■ Task statement:
The answer must be every line of the records below that contains the word "OpenStreetMap".
Given entries: Begin
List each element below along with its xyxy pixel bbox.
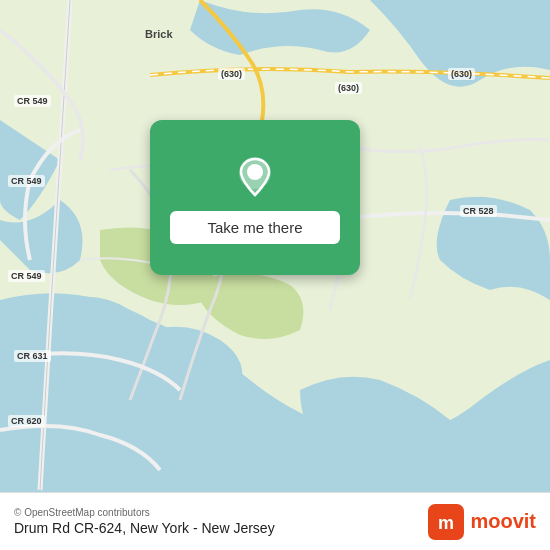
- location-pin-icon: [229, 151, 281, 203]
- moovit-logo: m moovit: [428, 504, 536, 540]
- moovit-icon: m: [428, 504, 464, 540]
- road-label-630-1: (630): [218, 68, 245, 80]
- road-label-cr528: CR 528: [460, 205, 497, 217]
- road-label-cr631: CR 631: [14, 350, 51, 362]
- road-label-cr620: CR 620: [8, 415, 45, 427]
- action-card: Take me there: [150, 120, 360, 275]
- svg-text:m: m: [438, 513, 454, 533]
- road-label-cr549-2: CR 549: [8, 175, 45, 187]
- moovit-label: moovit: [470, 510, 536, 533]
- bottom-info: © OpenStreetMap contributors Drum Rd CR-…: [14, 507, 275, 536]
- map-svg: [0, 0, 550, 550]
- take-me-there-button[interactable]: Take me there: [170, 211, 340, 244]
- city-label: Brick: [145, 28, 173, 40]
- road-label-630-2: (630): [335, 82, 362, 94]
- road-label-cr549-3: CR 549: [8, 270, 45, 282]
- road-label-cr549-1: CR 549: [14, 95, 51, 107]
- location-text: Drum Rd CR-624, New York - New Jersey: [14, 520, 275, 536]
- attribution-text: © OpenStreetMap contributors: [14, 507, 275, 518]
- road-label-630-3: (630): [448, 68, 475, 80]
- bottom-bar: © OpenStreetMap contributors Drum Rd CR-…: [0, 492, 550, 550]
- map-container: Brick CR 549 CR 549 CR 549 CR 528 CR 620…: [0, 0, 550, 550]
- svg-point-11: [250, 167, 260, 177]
Given entries: End
■ Completed exercise:
- bottom-info: © OpenStreetMap contributors Drum Rd CR-…: [14, 507, 275, 536]
- attribution-text: © OpenStreetMap contributors: [14, 507, 275, 518]
- bottom-bar: © OpenStreetMap contributors Drum Rd CR-…: [0, 492, 550, 550]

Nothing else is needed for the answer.